Saturday, November 16, 2013

Thinking about just allocation of health care costs


Consider a specific health insurance policy providing specific coverage for specific presenting conditions at a specific cost. While there are many such policies, in a country with more than 300 million people, each will be expected to cover a large number of people.  Thus each policy will have an expected number of each kind of presenting condition per year, an expected number of treatments, and an expected frequency of outcomes -- complete recovery, days of discomfort, days of lost work, rates of disability, mortality, etc. It will also generate a specific income for the agency offering the policy, specific health related out of pocket costs for the people it covers, and specific costs for employers and government.

In this kind of simplified treatment, we can treat the wealthy who self insure and pay costs of treatment entirely out of pocket as holders of a specific "policy", and we can treat the indigent who depend entirely on charitable and government financed services as holders of another specific "policy".

The World Health Organization has offered Disability Adjusted Life Years as a single indicator of the success of a health system/policy. At a conceptual level we can assume that there exists such a single indicator, and all the health insurance policies could be ranked in terms of their outcomes as measured by that indicator. If people had perfect information, one might consider that they would choose the policy with the best outcome for the cost they were willing to bear.

Thus in our mental experiment we might consider that only those policies that offered the best outcomes for a given level of expenditure need be considered. If one ranked the policies according to outcome, one would expect that there would be decreasing returns to cost -- one would get better outcomes for more expensive policies, but (at least after some level of cost) each added dollar of cost would provide less and less added benefit.

In our current system of private insurance, largely paid by employers who get government subsidies, some people get very high end coverage with the best expected outcomes. Others get minimal coverage with the worst expected outcomes. We could expect that with the same total cost to society we could get better average outcomes by reallocation of the total costs and coverage among alternative policies.

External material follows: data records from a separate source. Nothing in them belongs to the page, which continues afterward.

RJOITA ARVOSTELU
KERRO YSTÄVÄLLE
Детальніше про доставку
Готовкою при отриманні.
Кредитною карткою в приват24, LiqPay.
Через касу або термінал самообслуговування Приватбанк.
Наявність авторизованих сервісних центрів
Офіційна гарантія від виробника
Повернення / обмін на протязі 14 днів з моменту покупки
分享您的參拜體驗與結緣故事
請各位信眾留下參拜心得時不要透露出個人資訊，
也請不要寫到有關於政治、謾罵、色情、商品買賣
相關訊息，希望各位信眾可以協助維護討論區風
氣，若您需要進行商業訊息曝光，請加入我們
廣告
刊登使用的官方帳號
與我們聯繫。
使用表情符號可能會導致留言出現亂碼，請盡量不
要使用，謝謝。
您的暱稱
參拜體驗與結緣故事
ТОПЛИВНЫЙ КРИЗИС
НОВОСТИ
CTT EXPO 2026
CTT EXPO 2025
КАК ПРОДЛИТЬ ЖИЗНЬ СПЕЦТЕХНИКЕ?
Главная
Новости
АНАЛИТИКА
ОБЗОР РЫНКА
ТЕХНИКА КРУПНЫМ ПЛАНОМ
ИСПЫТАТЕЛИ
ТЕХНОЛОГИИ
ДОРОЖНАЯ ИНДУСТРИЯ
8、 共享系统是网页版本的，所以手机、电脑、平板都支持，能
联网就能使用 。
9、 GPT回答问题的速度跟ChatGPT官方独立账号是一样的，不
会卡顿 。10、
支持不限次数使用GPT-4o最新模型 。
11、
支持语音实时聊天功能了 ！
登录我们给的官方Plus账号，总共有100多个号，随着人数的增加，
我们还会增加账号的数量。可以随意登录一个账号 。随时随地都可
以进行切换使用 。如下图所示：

Great Britain for example, has most people covered by a government health service with uniform coverage, and a few people who opt out and pay for private health services. The country has better health statistics with much lower health service costs than does the United States.

Should People Who Opt Out of Affordable Care Act Insurance Pay a Tax?

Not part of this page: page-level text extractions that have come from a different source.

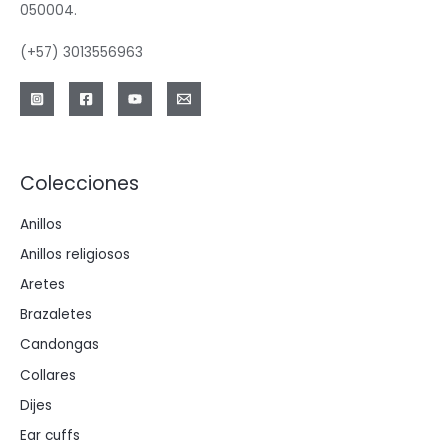
050004.
(+57) 3013556963
Colecciones
Anillos
Anillos religiosos
Aretes
Brazaletes
Candongas
Collares
Dijes
Ear cuffs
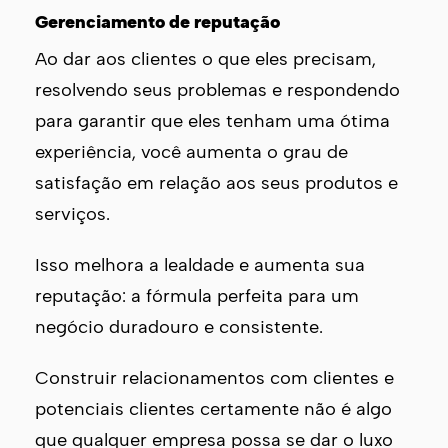
Gerenciamento de reputação
Ao dar aos clientes o que eles precisam,
resolvendo seus problemas e respondendo
para garantir que eles tenham uma ótima
experiência, você aumenta o grau de
satisfação em relação aos seus produtos e
serviços.
Isso melhora a lealdade e aumenta sua
reputação: a fórmula perfeita para um
negócio duradouro e consistente.
Construir relacionamentos com clientes e
potenciais clientes certamente não é algo
que qualquer empresa possa se dar o luxo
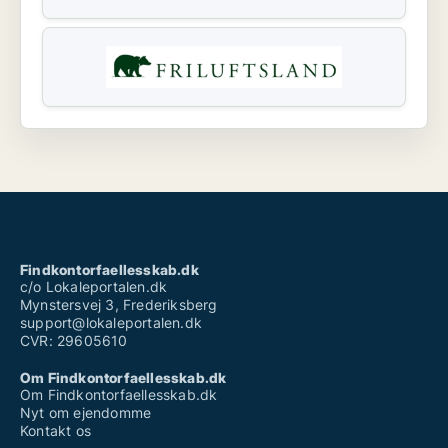
Findkontorfaellesskab.dk
c/o Lokaleportalen.dk
Mynstersvej 3, Frederiksberg
support@lokaleportalen.dk
CVR: 29605610
Om Findkontorfaellesskab.dk
Om Findkontorfaellesskab.dk
Nyt om ejendomme
Kontakt os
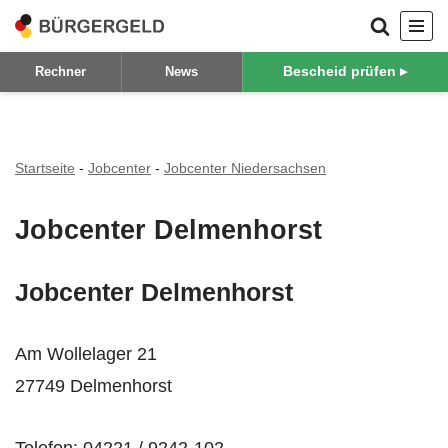
Zum
Bescheid prüfen ▸
Rechner
News
Inhalt
springen
Startseite
-
Jobcenter
-
Jobcenter Niedersachsen
Jobcenter Delmenhorst
Jobcenter Delmenhorst
Am Wollelager 21
27749 Delmenhorst
Telefon: 04221 / 9242-102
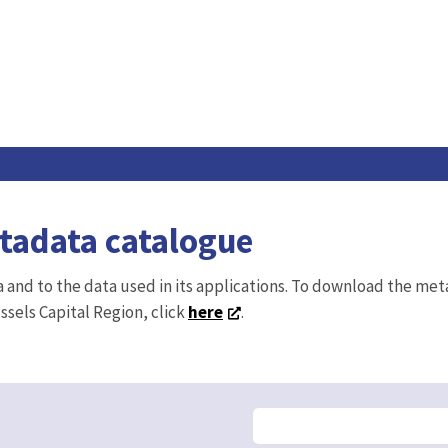
etadata catalogue
ta and to the data used in its applications. To download the me
ussels Capital Region, click
here
.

A fraction of those people will require health services and will not be able to pay for them. In our society, hospitals and emergency services are required to provide services in many cases, even if they can not be paid for by insurance or out of pocket by the recipient. The cost of those services are shared between the government, or they are incorporated in the cost of other services -- someone pays.

Thus the people who choose not to be insured incur an average, probably low, cost. It seems just that they should give something to the government to cover that cost so that the rest of us do not have to do so (through higher costs for our insurance, higher out of pocket costs, or higher taxes).